But they don’t stay there forever.

_I have to block it out._

Then I picked up a cigarette. And another. And soon I was addicted but that was better than being addicted to anything else.

JD was right. The easiest way to block out the pain is to freeze your brain…

_I have to block it out…_

 

**J.D.**

 

Have you ever just walked down some random street in the middle of the night, when the clouds are hanging low and the air is thick? It’s calm. Peaceful. You don’t get many moments like that nowadays.

It’s silent…

Or at least, it would be silent, if there hadn’t been a raging party going on down the street from the street for at least five hours.

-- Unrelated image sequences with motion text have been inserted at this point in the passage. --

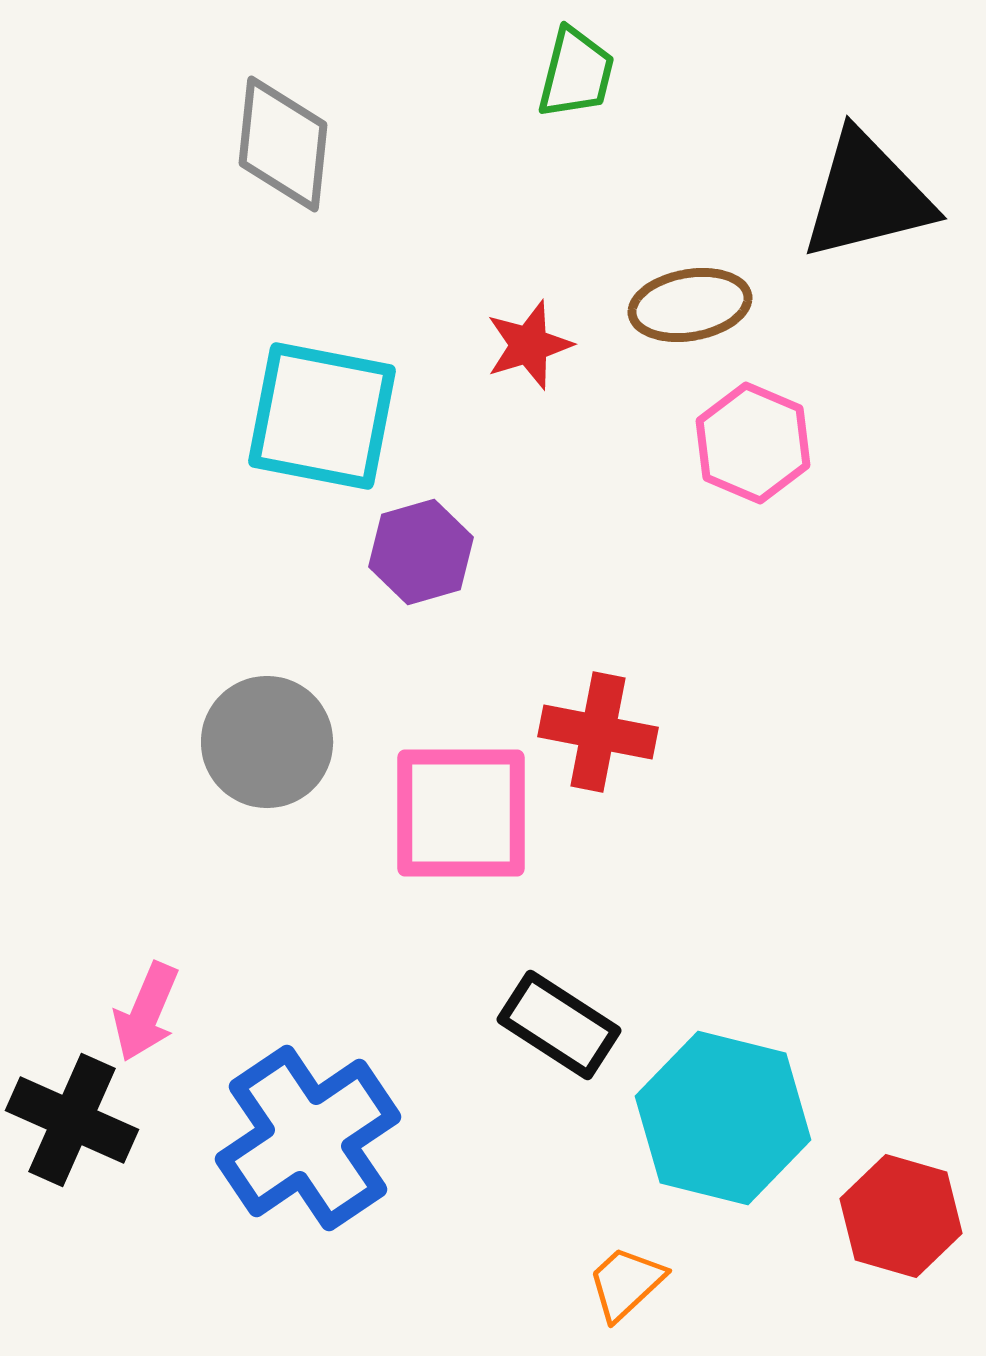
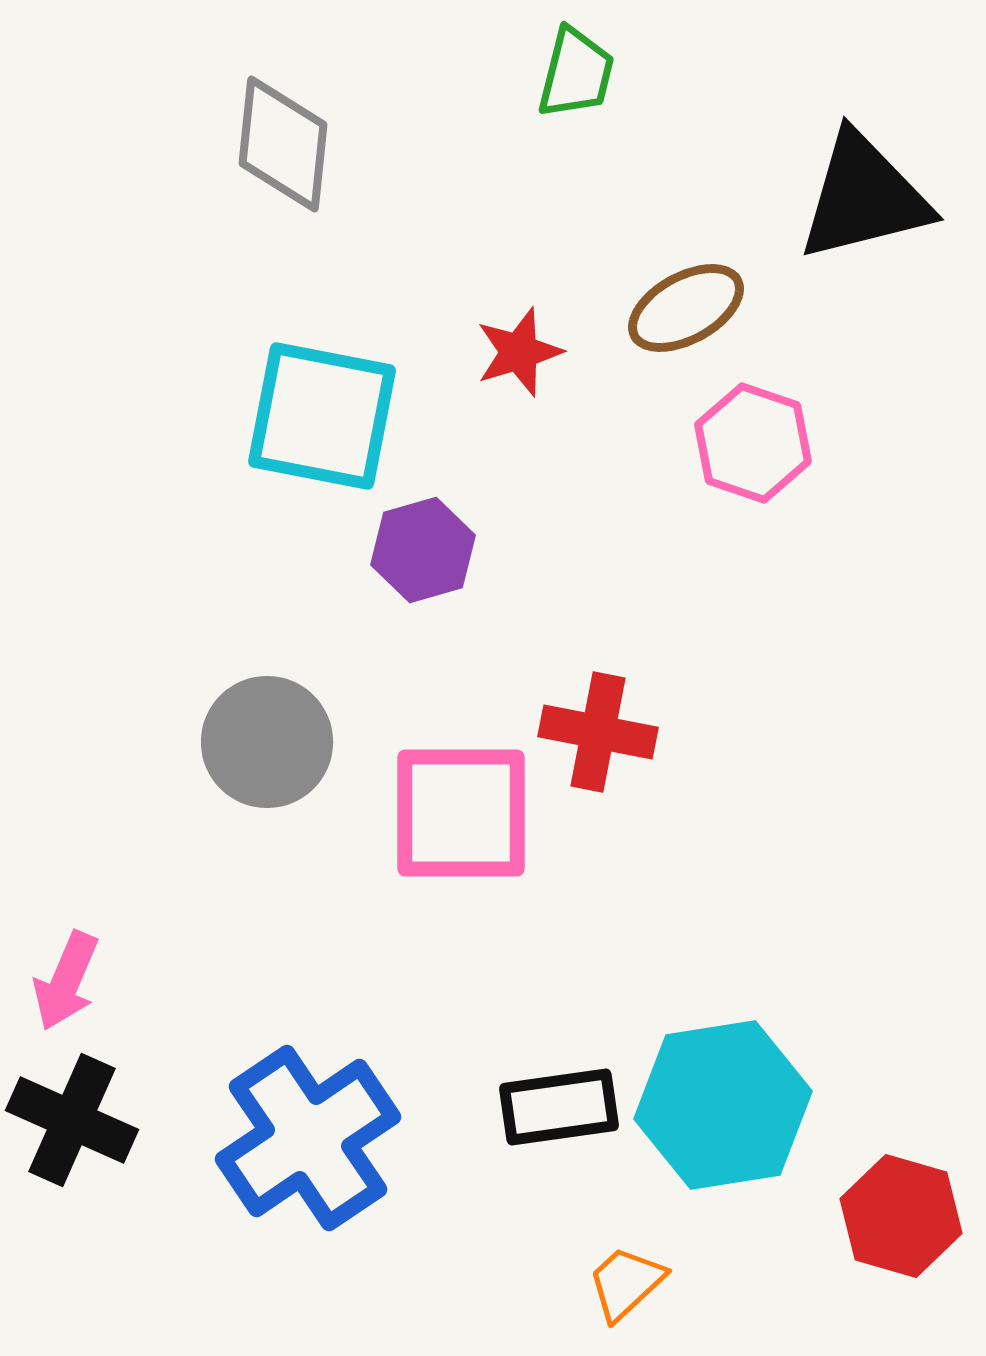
black triangle: moved 3 px left, 1 px down
brown ellipse: moved 4 px left, 3 px down; rotated 19 degrees counterclockwise
red star: moved 10 px left, 7 px down
pink hexagon: rotated 4 degrees counterclockwise
purple hexagon: moved 2 px right, 2 px up
pink arrow: moved 80 px left, 31 px up
black rectangle: moved 82 px down; rotated 41 degrees counterclockwise
cyan hexagon: moved 13 px up; rotated 23 degrees counterclockwise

But it’s almost three o’clock and the music has died down, so I push open the front door and walk down the road.

I need to clear my head.

_Veronica._

I don’t know what I’m thinking. Does it scare me, what Heather said she was doing, what I know she’s doing because if you see her in the street it’s obvious, and should it scare me? Why would it scare me? Is it bad that it scares me? Why would it scare me? It scares me… I don’t want her hurt, just the idea of her hurting herself, of somebody else hurting her, makes me sick. And what’s even worse is that there’s no way I can help her, that I can _stop_ her doing this to herself, but it’s not like she would ever listen to me anyway… There’s nobody who can stop her. Heather said she tried, but she doesn’t know how, well there’s no way she could know how, I’m the only person in the _living_ world who knows why she’s blaming herself and _still_ I can’t help her…

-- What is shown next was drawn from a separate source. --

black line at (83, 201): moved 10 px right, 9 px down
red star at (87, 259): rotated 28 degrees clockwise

See why I need to clear my head?

I walk past the house that was alive with drunk fools only a couple hours ago. Now it’s empty, a couple of people passed out in the front lawn and only one couple making out in a bush, I was expecting more.

I didn’t want to walk past here, I didn’t want to be reminded of that night…

_“Get your ass in gear make this whole town disappear.”_

I don’t want to remember that - well that’s a lie, I do, if it’s all I have to hold on to then I want the memory to never fade…

But I don’t want to remember the party. I didn’t go, but Veronica told me about it.

I don’t want to remember how _angry_ I was when Veronica’s so-called ‘friends’ abandoned her.

Yet here I am, looking up at a dark, seemingly empty house. Because something Heather said to me was stuck in my head all night…

_“She’s drinking and smoking and probably doing drugs and ignoring all of us and going to parties”_

Was Veronica _there_? At the party? She wouldn’t have been, she’s not that much of an idiot, to go and get wasted with a bunch of teenagers.

Right?

I turn and walk away. Not heading home, I’m not ready to face the emptiness yet, just down the street, hoping that this night will end in peace…

Or not.

There’s something going on in the alleyway next to me. I don’t stop, I don’t want to stop, until a high-pitched voice screams out and all the blood in my body freezes in place…

_Veronica._

I’m almost frozen, turning in horror to see two jocks, or at least they looked like it, they practically looked like Kurt and Ram, for a minute I thought it _was_ Kurt and Ram, with their arms trapping someone, trapping _Veronica_.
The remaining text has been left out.